- GBP/USD hit its highest levels in over a month on Tuesday above 1.3450, despite UK Boxing Day market closures.
- The pair has been lifted in recent sessions as traders price out the most bearish UK Omicron lockdown scenarios.
GBP/USD has pushed to its highest level in more than a month on Tuesday, crossing above its 50-day moving average (currently at 1.3443) for the first time since October and surpassing 1.3450. On the day, the pair is trading with modest gains of between 0.1-0.2% as FX markets more broadly remain rangebound/subdued amid holiday-thinned trading conditions. Indeed, UK markets are currently shut for the Boxing Day bank holiday. The next key area of resistance that the sterling bulls will be eyeing is around the 1.3500 level.

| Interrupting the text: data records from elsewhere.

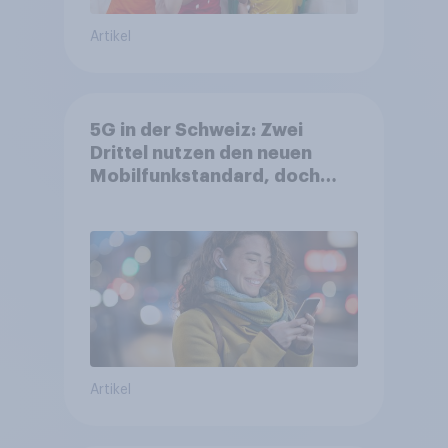
Artikel
5G in der Schweiz: Zwei
Drittel nutzen den neuen
Mobilfunkstandard, doch
Gesundheitsbedenken
bleiben weit verbreitet
Artikel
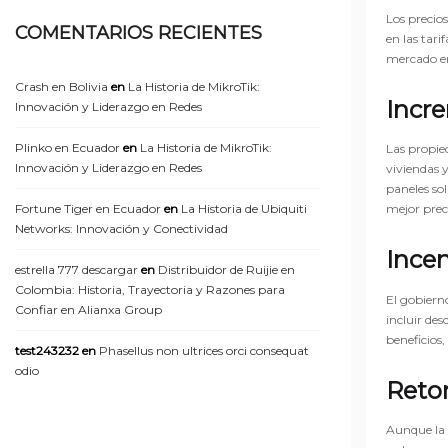
Los precios
COMENTARIOS RECIENTES
en las tari
mercado en
Crash en Bolivia
en
La Historia de MikroTik:
Incre
Innovación y Liderazgo en Redes
Plinko en Ecuador
en
La Historia de MikroTik:
Las propie
Innovación y Liderazgo en Redes
viviendas y
paneles so
Fortune Tiger en Ecuador
en
La Historia de Ubiquiti
mejor prec
Networks: Innovación y Conectividad
Ince
estrella 777 descargar
en
Distribuidor de Ruijie en
Colombia: Historia, Trayectoria y Razones para
El gobiern
Confiar en Alianxa Group
incluir de
beneficios,
test243232
en
Phasellus non ultrices orci consequat
odio
Reto
Aunque la i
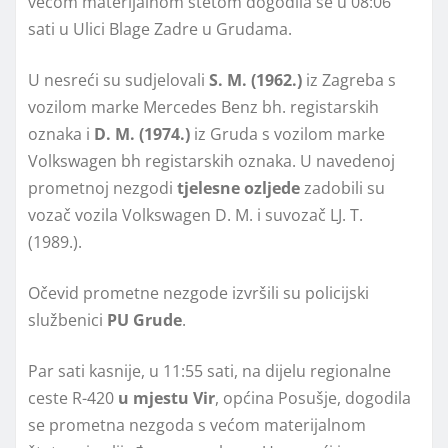
većom materijalnom štetom dogodila se u 08:06
sati u Ulici Blage Zadre u Grudama.
U nesreći su sudjelovali
S. M. (1962.)
iz Zagreba s
vozilom marke Mercedes Benz bh. registarskih
oznaka i
D. M. (1974.)
iz Gruda s vozilom marke
Volkswagen bh registarskih oznaka. U navedenoj
prometnoj nezgodi
tjelesne ozljede
zadobili su
vozač vozila Volkswagen D. M. i suvozač LJ. T.
(1989.).
Očevid prometne nezgode izvršili su policijski
službenici
PU Grude
.
Par sati kasnije, u 11:55 sati, na dijelu regionalne
ceste R-420
u mjestu Vir
, općina Posušje, dogodila
se prometna nezgoda s većom materijalnom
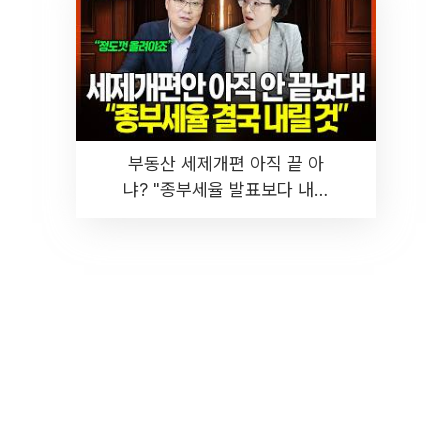
부동산 세제개편 아직 끝 아
냐? "종부세율 발표보다 내릴
것" 장기거주·양도세 전망 I 집
땅지성 I 김인만, 진미윤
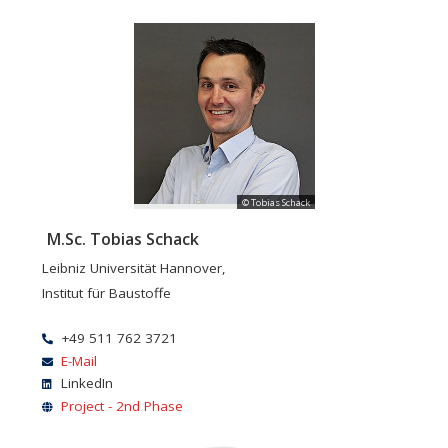
© Tobias Schack
M.Sc. Tobias Schack
Leibniz Universität Hannover,
Institut für Baustoffe
+49 511 762 3721
E-Mail
LinkedIn
Project - 2nd Phase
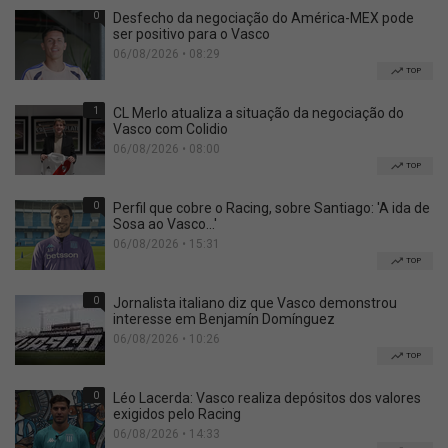
0
Desfecho da negociação do América-MEX pode
ser positivo para o Vasco
06/08/2026 • 08:29
TOP
1
CL Merlo atualiza a situação da negociação do
Vasco com Colidio
06/08/2026 • 08:00
TOP
0
Perfil que cobre o Racing, sobre Santiago: 'A ida de
Sosa ao Vasco...'
06/08/2026 • 15:31
TOP
0
Jornalista italiano diz que Vasco demonstrou
interesse em Benjamín Domínguez
06/08/2026 • 10:26
TOP
0
Léo Lacerda: Vasco realiza depósitos dos valores
exigidos pelo Racing
06/08/2026 • 14:33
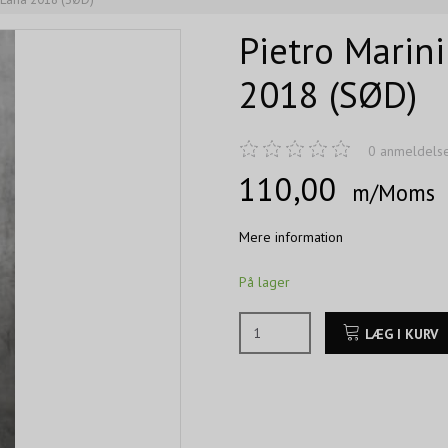
Pietro Marini
2018 (SØD)
0
anmeldels
110,00
m/Moms
Mere information
På lager
LÆG I KURV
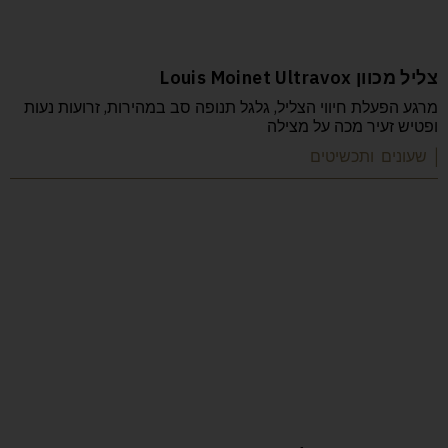
צליל מכוון Louis Moinet Ultravox
מרגע הפעלת חיווי הצליל, גלגל תנופה סב במהירות, זרועות נעות
ופטיש זעיר מכה על מצילה
| שעונים ותכשיטים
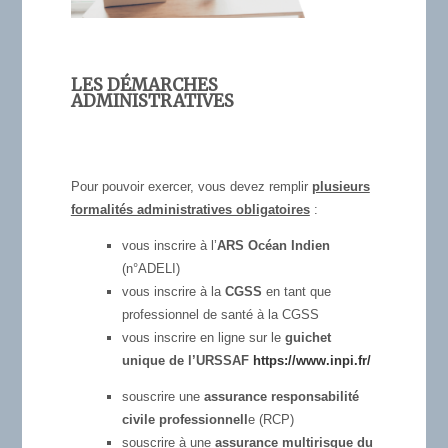
LES DÉMARCHES
ADMINISTRATIVES
Pour pouvoir exercer, vous devez remplir
plusieurs
formalités administratives obligatoires
:
vous inscrire à l’
ARS Océan Indien
(n°ADELI)
vous inscrire à la
CGSS
en tant que
professionnel de santé à la CGSS
vous inscrire en ligne sur le
guichet
unique de l’URSSAF
https://www.inpi.fr/
souscrire une
assurance responsabilité
civile professionnell
e (RCP)
souscrire à une
assurance multirisque du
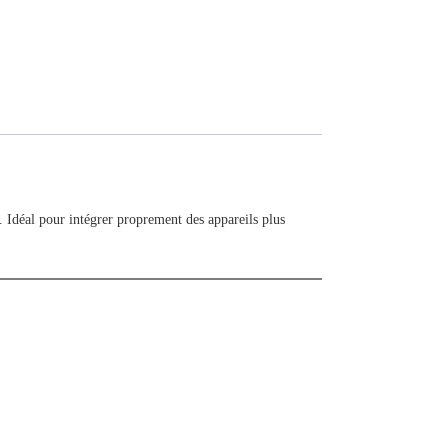
Idéal pour intégrer proprement des appareils plus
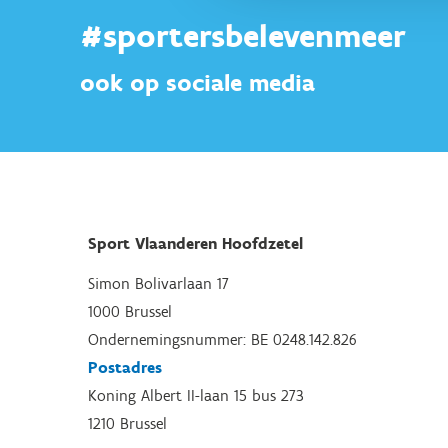
#sportersbelevenmeer
ook op sociale media
Sport Vlaanderen Hoofdzetel
Simon Bolivarlaan 17
1000 Brussel
Ondernemingsnummer: BE 0248.142.826
Postadres
Koning Albert II-laan 15 bus 273
1210 Brussel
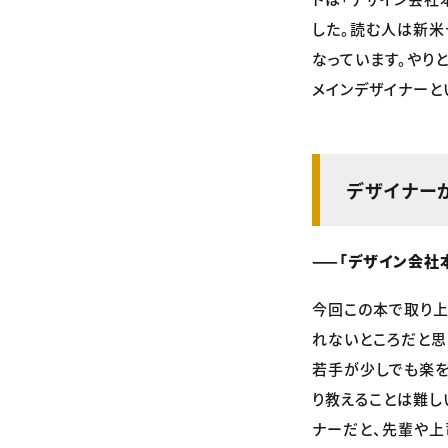
した。読む人は新米
なっています。やり
メインデザイナーと
デザイナー
——「デザイン会社
今回この本で取り上
れないところだと思
若手が少しでも楽を
り教えることは難し
ナーだと、先輩や上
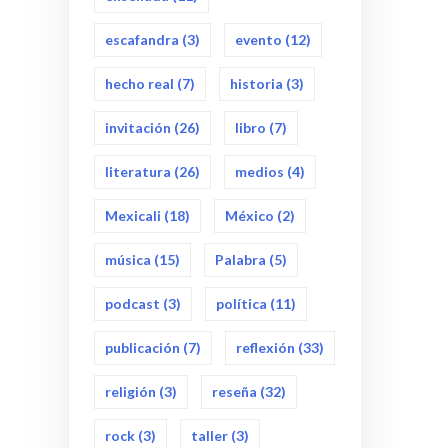
escafandra
(3)
evento
(12)
hecho real
(7)
historia
(3)
invitación
(26)
libro
(7)
literatura
(26)
medios
(4)
Mexicali
(18)
México
(2)
música
(15)
Palabra
(5)
podcast
(3)
política
(11)
publicación
(7)
reflexión
(33)
religión
(3)
reseña
(32)
rock
(3)
taller
(3)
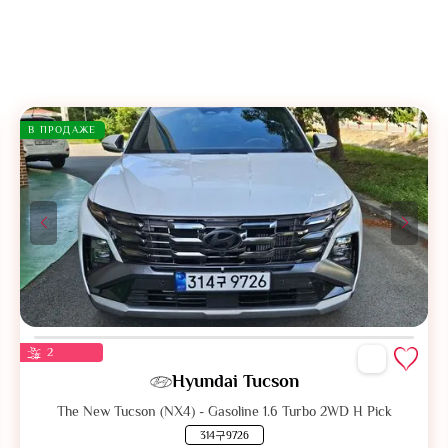
В ПРОДАЖЕ
2
Hyundai Tucson
The New Tucson (NX4) - Gasoline 1.6 Turbo 2WD H Pick
314구9726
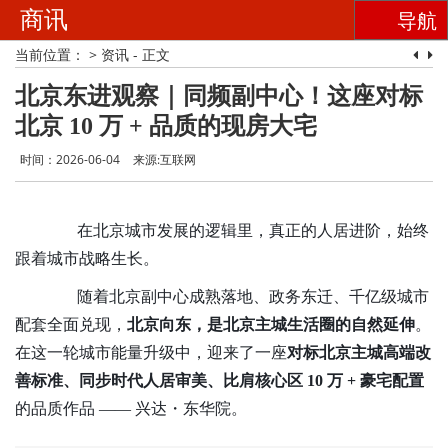
商讯
导航
当前位置：
>
资讯
- 正文
北京东进观察｜同频副中心！这座对标
北京 10 万 + 品质的现房大宅
时间：2026-06-04
来源:互联网
在北京城市发展的逻辑里，真正的人居进阶，始终
跟着城市战略生长。
随着北京副中心成熟落地、政务东迁、千亿级城市
配套全面兑现，
北京向东，是北京主城生活圈的自然延伸
。
在这一轮城市能
量
升级中，迎来了一座
对标北京主城
高端
改
善标准、同步
时代
人居审美、比肩核心区
10 万 + 豪宅配置
的品质作品
—— 兴达・东华院。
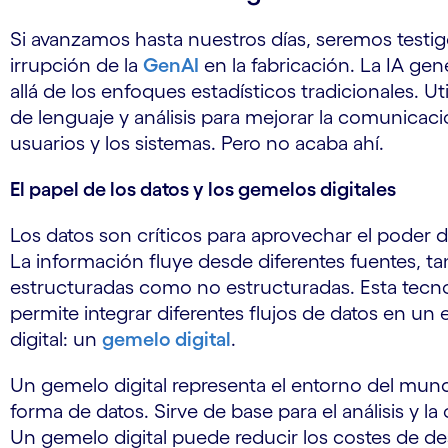
Si avanzamos hasta nuestros días, seremos testig
irrupción de la
GenAI
en la fabricación. La IA gen
allá de los enfoques estadísticos tradicionales. U
de lenguaje y análisis para mejorar la comunicaci
usuarios y los sistemas. Pero no acaba ahí.
El papel de los datos y los gemelos digitales
Los datos son críticos para aprovechar el poder d
La información fluye desde diferentes fuentes, ta
estructuradas como no estructuradas. Esta tecn
permite integrar diferentes flujos de datos en un
digital: un
gemelo digital
.
Un gemelo digital representa el entorno del mund
forma de datos. Sirve de base para el análisis y la
Un gemelo digital puede reducir los costes de des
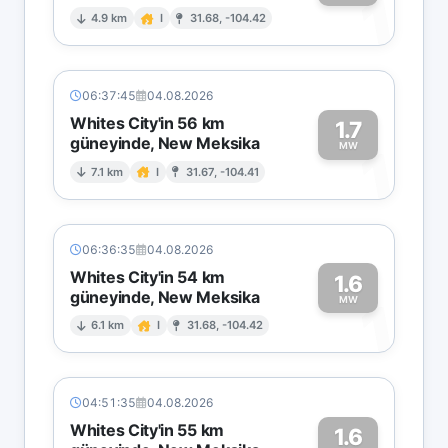
1
4.9 km
I
31.68, -104.42
06:37:45
04.08.2026
Whites City'in 56 km
1.7
güneyinde, New Meksika
1
MW
7.1 km
I
31.67, -104.41
06:36:35
04.08.2026
Whites City'in 54 km
1.6
güneyinde, New Meksika
1
MW
6.1 km
I
31.68, -104.42
04:51:35
04.08.2026
Whites City'in 55 km
1.6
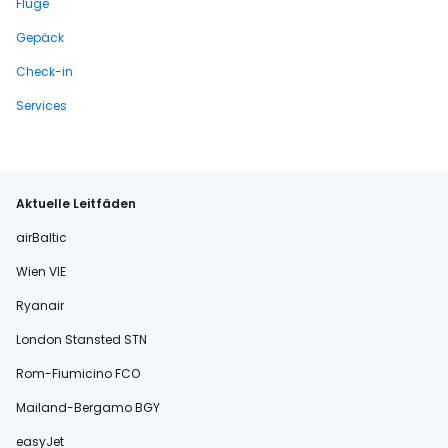
Flüge
Gepäck
Check-in
Services
Aktuelle Leitfäden
airBaltic
Wien VIE
Ryanair
London Stansted STN
Rom-Fiumicino FCO
Mailand-Bergamo BGY
easyJet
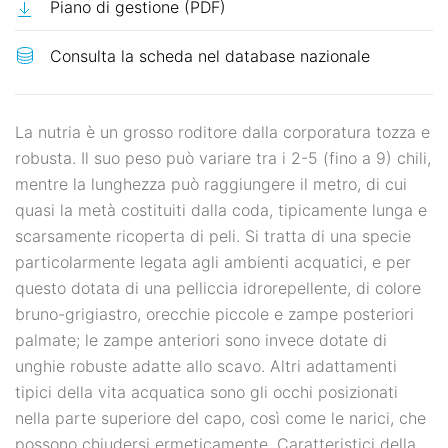
Piano di gestione (PDF)
La nutria è un grosso roditore dalla corporatura tozza e
robusta. Il suo peso può variare tra i 2-5 (fino a 9) chili,
mentre la lunghezza può raggiungere il metro, di cui
quasi la metà costituiti dalla coda, tipicamente lunga e
scarsamente ricoperta di peli. Si tratta di una specie
particolarmente legata agli ambienti acquatici, e per
questo dotata di una pelliccia idrorepellente, di colore
bruno-grigiastro, orecchie piccole e zampe posteriori
palmate; le zampe anteriori sono invece dotate di
unghie robuste adatte allo scavo. Altri adattamenti
tipici della vita acquatica sono gli occhi posizionati
nella parte superiore del capo, così come le narici, che
possono chiudersi ermeticamente. Caratteristici della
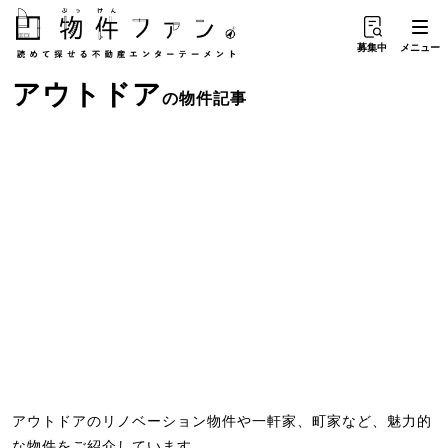
募集中
メニュー
アウトドア
の物件記事
アウトドアのリノベーション物件や一軒家、町家など、魅力的
な物件をご紹介しています。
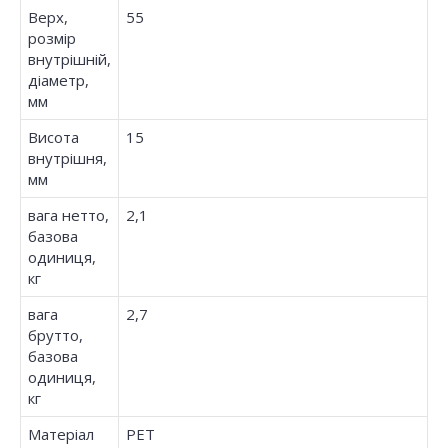
Верх,
55
розмір
внутрішній,
діаметр,
мм
Висота
15
внутрішня,
мм
вага нетто,
2,1
базова
одиниця,
кг
вага
2,7
брутто,
базова
одиниця,
кг
Матеріал
PET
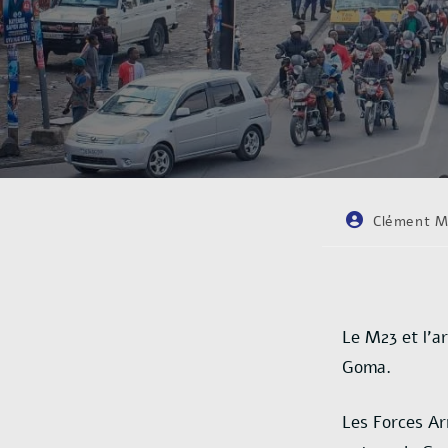
Clément M
Le M23 et l’a
Goma.
Les Forces Ar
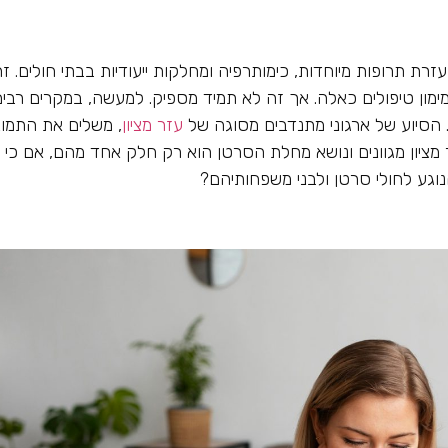
רת תרופות מיוחדות, כימותרפיה ומחלקות ייעודיות בבתי חולים. זה
מימון טיפולים כאלה. אך זה לא תמיד מספיק. למעשה, במקרים רבי
. הסיוע של ארגוני מתנדבים מסוגה של
עזר מציון
, משלים את התמו
מציון מגוונים ונושא מחלת הסרטן הוא רק חלק אחד מהם, אם כי
וגע לחולי סרטן ולבני משפחותיהם?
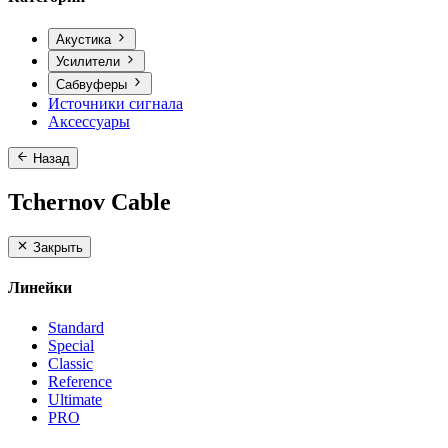
Акустика
Усилители
Сабвуферы
Источники сигнала
Аксессуары
Назад
Tchernov Cable
Закрыть
Линейки
Standard
Special
Classic
Reference
Ultimate
PRO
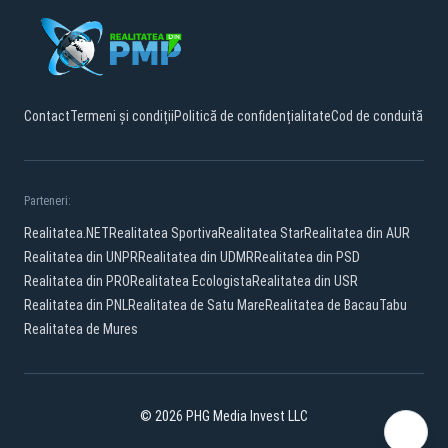
Contact
Termeni și condiții
Politică de confidențialitate
Cod de conduită
Parteneri:
Realitatea.NET
Realitatea Sportiva
Realitatea Star
Realitatea din AUR
Realitatea din UNPR
Realitatea din UDMR
Realitatea din PSD
Realitatea din PRO
Realitatea Ecologista
Realitatea din USR
Realitatea din PNL
Realitatea de Satu Mare
Realitatea de Bacau
Tabu
Realitatea de Mures
© 2026 PHG Media Invest LLC
Facebook
YouTube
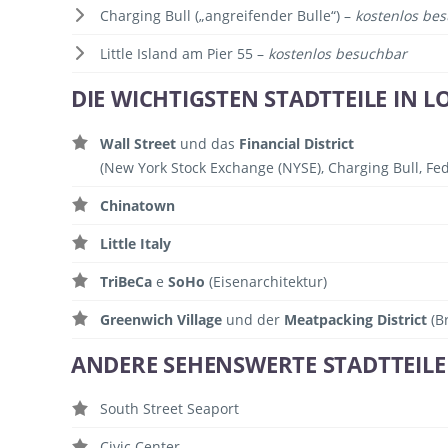
Charging Bull („angreifender Bulle“) –
kostenlos be
Little Island am Pier 55 –
kostenlos besuchbar
DIE WICHTIGSTEN STADTTEILE IN
Wall Street
und das
Financial District
(New York Stock Exchange (NYSE), Charging Bull, Fe
Chinatown
Little Italy
TriBeCa
e
SoHo
(Eisenarchitektur)
Greenwich Village
und der
Meatpacking District
(B
ANDERE SEHENSWERTE STADTTEIL
South Street Seaport
Civic Center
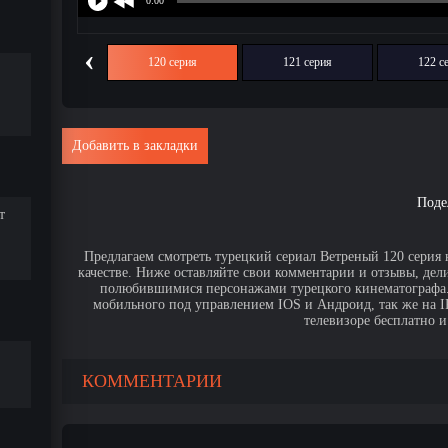
‹
119 серия
120 серия
121 серия
122 с
Добавить в закладки
Поде
т
Предлагаем смотреть турецкий сериал Ветреный 120 серия 
качестве. Ниже оставляйте свои комментарии и отзывы, дел
полюбившимися персонажами турецкого кинематографа. 
мобильного под управлением IOS и Андроид, так же на IPa
телевизоре бесплатно и
КОММЕНТАРИИ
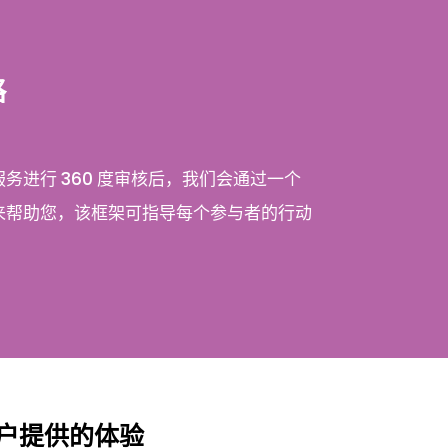
略
务进行 360 度审核后，我们会通过一个
来帮助您，该框架可指导每个参与者的行动
户提供的体验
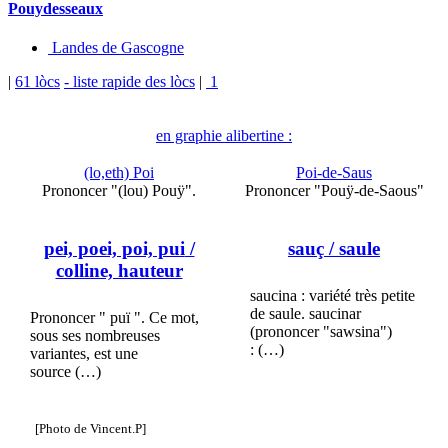
Pouydesseaux
Landes de Gascogne
|
61 lòcs
- liste rapide des lòcs
|
1
en graphie alibertine :
(lo,eth) Poi
Poi-de-Saus
Prononcer "(lou) Pouÿ".
Prononcer "Pouÿ-de-Saous"
pei, poei, poi, pui
/
sauç
/ saule
colline, hauteur
saucina : variété très petite
de saule. saucinar
Prononcer " puï ". Ce mot,
(prononcer "sawsina")
sous ses nombreuses
: (…)
variantes, est une
source (…)
[Photo de Vincent.P]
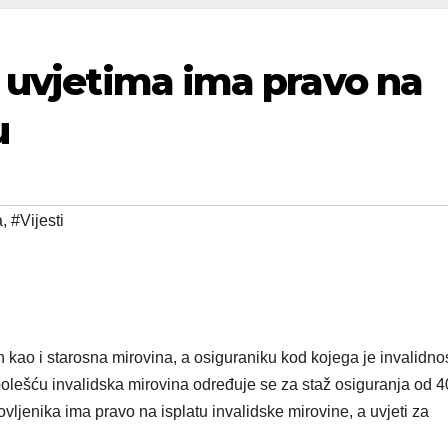
m uvjetima ima pravo na
u
a
,
#Vijesti
n kao i starosna mirovina, a osiguraniku kod kojega je invalidno
olešću invalidska mirovina određuje se za staž osiguranja od 4
vljenika ima pravo na isplatu invalidske mirovine, a uvjeti za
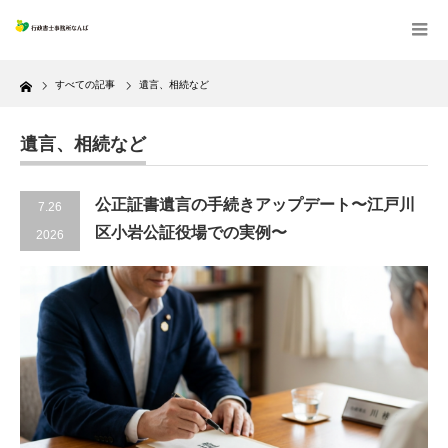
Home
すべての記事
遺言、相続など
遺言、相続など
公正証書遺言の手続きアップデート〜江戸川
7.26
区小岩公証役場での実例〜
2026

The pair now trades more than 2.0% higher versus last Monday’s lows, a rally that has been driven by pricing out of some of the more bearish scenarios for the UK economy over the coming months. Robust evidence emerged last week from multiple scientific courses that the Omicron Covid-19 variant currently rampant in the UK is much less likely to result in severe disease versus the Delta variant. These studies, coupled with the fact that UK Covid-19 hospitalisation rates are yet to show any signs of a substantial pick up, means that the likelihood of the government significantly tightening pandemic-related curbs to slow transmission has greatly diminished.
A lockdown in England ahead of New Year’s Eve has been ruled out by the UK Health Secretary as the government continues to assess incoming data, though further restrictions could be imposed in January. FX market price action suggests markets are betting that new restrictions won’t be announced. GBP outperformance may continue if the UK Omicron hospitalisation data remains favourable and further restrictions unlikely. There is next to no important data out of the UK this week, suggesting the scope for further GBP/USD rebound is more limited than it otherwise would be, given expectations for markets set to remain subdued.